文章目录
启动Pulsar
- 从官网下载tar.gz安装包
下载地址:https://archive.apache.org/dist/pulsar/pulsar-2.4.0/apache-pulsar-2.4.0-bin.tar.gz
$ wget https://archive.apache.org/dist/pulsar/pulsar-2.4.0/apache-pulsar-2.4.0-bin.tar.gz
- 解压
$ tar zxvf apache-pulsar-2.4.0-bin.tar.gz
- 创建connectors文件夹
$ cd apache-pulsar-2.4.0
$ mkdir connectors
- 启动pulsar
$ bin/pulsar standalone
OR
$ bin/pulsar standalone -nss
创建pulsar-io-debezium-sqlserver-1.0.nar文件
创建maven项目
添加依赖
<project xmlns="http://maven.apache.org/POM/4.0.0" xmlns:xsi="http://www.w3.org/2001/XMLSchema-instance"
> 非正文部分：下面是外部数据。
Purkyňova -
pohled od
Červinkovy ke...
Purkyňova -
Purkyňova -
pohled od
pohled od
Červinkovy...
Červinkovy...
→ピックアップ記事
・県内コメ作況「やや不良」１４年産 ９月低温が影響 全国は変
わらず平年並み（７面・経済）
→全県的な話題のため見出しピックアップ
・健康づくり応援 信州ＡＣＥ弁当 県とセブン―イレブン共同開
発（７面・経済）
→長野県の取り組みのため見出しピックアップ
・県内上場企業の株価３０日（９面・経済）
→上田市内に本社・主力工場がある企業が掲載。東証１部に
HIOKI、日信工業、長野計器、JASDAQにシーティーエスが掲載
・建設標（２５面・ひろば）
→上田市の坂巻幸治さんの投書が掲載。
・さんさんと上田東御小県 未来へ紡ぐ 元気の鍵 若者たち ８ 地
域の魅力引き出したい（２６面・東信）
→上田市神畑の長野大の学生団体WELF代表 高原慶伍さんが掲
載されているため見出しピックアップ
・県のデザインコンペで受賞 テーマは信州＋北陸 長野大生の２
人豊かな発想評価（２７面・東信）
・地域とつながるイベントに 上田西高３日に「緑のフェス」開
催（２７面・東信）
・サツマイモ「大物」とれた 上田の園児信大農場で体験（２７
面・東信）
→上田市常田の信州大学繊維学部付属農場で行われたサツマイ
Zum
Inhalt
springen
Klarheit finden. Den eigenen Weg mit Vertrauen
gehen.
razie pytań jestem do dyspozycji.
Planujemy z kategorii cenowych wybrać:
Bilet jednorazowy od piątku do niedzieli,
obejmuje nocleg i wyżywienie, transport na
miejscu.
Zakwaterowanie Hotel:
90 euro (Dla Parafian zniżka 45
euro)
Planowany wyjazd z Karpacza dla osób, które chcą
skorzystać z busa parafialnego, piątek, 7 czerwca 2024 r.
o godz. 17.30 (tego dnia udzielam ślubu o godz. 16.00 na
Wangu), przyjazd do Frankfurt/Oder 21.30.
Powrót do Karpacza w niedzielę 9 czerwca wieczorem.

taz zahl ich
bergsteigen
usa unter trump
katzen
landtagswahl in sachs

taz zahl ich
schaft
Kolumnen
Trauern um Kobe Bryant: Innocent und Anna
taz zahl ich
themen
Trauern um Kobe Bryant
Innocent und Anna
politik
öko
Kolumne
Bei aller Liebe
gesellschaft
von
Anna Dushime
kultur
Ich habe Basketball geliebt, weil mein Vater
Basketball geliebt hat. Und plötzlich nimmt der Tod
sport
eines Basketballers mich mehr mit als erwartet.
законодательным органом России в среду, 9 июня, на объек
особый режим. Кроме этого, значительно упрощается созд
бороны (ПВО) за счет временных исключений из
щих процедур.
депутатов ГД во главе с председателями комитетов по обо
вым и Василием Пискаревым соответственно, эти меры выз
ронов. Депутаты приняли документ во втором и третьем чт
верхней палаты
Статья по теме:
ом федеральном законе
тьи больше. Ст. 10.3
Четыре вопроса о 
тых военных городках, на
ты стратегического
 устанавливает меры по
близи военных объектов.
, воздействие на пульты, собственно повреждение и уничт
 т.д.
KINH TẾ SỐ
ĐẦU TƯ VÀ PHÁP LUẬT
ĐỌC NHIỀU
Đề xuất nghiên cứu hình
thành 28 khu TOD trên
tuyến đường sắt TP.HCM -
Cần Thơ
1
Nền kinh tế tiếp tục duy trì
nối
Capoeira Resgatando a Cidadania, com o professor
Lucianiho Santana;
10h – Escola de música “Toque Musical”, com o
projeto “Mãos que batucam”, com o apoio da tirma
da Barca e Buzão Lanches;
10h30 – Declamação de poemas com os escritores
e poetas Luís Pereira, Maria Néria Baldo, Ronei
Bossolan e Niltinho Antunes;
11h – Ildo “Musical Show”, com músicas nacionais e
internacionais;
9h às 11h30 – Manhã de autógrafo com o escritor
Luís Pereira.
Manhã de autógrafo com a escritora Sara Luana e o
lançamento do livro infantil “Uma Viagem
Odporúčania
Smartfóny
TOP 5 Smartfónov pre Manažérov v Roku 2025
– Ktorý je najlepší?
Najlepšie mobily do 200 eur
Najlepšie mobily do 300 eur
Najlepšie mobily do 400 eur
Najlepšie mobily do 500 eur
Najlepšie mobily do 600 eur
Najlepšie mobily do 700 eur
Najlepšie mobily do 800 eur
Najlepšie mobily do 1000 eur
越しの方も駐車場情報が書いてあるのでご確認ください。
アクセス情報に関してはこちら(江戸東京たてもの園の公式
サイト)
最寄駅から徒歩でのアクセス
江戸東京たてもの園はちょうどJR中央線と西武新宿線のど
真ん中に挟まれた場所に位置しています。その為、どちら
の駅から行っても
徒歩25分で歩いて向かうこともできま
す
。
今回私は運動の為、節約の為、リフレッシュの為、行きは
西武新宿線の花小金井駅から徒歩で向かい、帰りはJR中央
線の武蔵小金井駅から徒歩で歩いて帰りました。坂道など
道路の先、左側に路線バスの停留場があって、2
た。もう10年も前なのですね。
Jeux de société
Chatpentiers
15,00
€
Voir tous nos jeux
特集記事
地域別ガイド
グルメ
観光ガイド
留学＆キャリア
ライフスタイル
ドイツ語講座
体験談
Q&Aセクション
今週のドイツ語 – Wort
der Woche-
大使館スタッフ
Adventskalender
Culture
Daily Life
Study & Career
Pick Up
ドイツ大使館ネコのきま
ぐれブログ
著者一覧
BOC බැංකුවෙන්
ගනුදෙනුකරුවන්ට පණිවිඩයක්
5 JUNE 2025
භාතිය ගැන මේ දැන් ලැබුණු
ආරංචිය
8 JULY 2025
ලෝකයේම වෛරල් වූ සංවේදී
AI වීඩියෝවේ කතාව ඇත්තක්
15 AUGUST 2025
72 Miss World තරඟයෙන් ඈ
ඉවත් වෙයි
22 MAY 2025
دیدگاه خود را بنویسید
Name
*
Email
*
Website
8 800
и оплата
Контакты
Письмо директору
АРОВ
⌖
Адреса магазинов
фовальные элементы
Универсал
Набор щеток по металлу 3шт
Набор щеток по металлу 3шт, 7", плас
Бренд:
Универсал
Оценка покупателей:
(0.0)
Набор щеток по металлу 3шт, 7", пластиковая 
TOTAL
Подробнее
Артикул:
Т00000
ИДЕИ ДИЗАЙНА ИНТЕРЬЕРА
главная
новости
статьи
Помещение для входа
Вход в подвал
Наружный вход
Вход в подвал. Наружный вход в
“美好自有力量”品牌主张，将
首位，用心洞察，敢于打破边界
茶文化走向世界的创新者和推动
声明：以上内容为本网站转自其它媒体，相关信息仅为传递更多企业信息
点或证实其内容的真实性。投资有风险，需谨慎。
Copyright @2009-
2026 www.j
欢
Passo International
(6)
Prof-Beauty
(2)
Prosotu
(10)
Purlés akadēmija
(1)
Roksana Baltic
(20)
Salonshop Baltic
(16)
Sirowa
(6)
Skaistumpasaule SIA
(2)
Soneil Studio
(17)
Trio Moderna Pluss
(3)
xsi:schemaLocation="http://maven.apache.org/POM/4.0.0 http://maven.apache.org/xsd/maven-4.0.0.xsd">
<modelVersion>4.0.0</modelVersion>
<parent>
<groupId>org.apache.pulsar</groupId>
<artifactId>pulsar-io</artifactId>
<version>2.4.0</version>
</parent>
<artifactId>pulsar-sqlserver</artifactId>
<name>Pulsar</name>
<dependencies>
<dependency>
<groupId>${project.groupId}</groupId>
<artifactId>pulsar-io-debezium-core</artifactId>
<version>${project.version}</version>
</dependency>
<dependency>
<groupId>io.debezium</groupId>
<artifactId>debezium-connector-sqlserver</artifactId>
<version>${debezium.version}</version>
</dependency>
</dependencies>
<build>
<plugins>
<plugin>
<groupId>org.apache.nifi</groupId>
<artifactId>nifi-nar-maven-plugin</artifactId>
</plugin>
</plugins>
</build>
</project>
编写DebeziumSqlServerSource类
public class DebeziumSqlServerSource extends DebeziumSource {
static private final String DEFAULT_TASK = "io.debezium.connector.sqlserver.SqlServerConnectorTask";
public void setDbConnectorTask(Map<String, Object> config) throws Exception {
throwExceptionIfConfigNotMatch(config, TaskConfig.TASK_CLASS_CONFIG, DEFAULT_TASK);
}
}
编写debezium-sqlserver-source-config.yaml文件
- 文件内容
tenant: "test"
namespace: "test-namespace"
name: "debezium-sqlserver-source"
topicName: "debezium-sqlserver-topic"
archive: "connectors/pulsar-io-debezium-sqlserver-1.0-SNAPSHOT.nar"
parallelism: 1
configs:
database.hostname: "localhost"
database.port: "1433"
database.user: "sa"
database.password: "Password!"
database.dbname: "testDB"
"database.server.name": "fullfillment"
table.whitelist: "dbo.customers"
pulsar.service.url: "pulsar://127.0.0.1:6650"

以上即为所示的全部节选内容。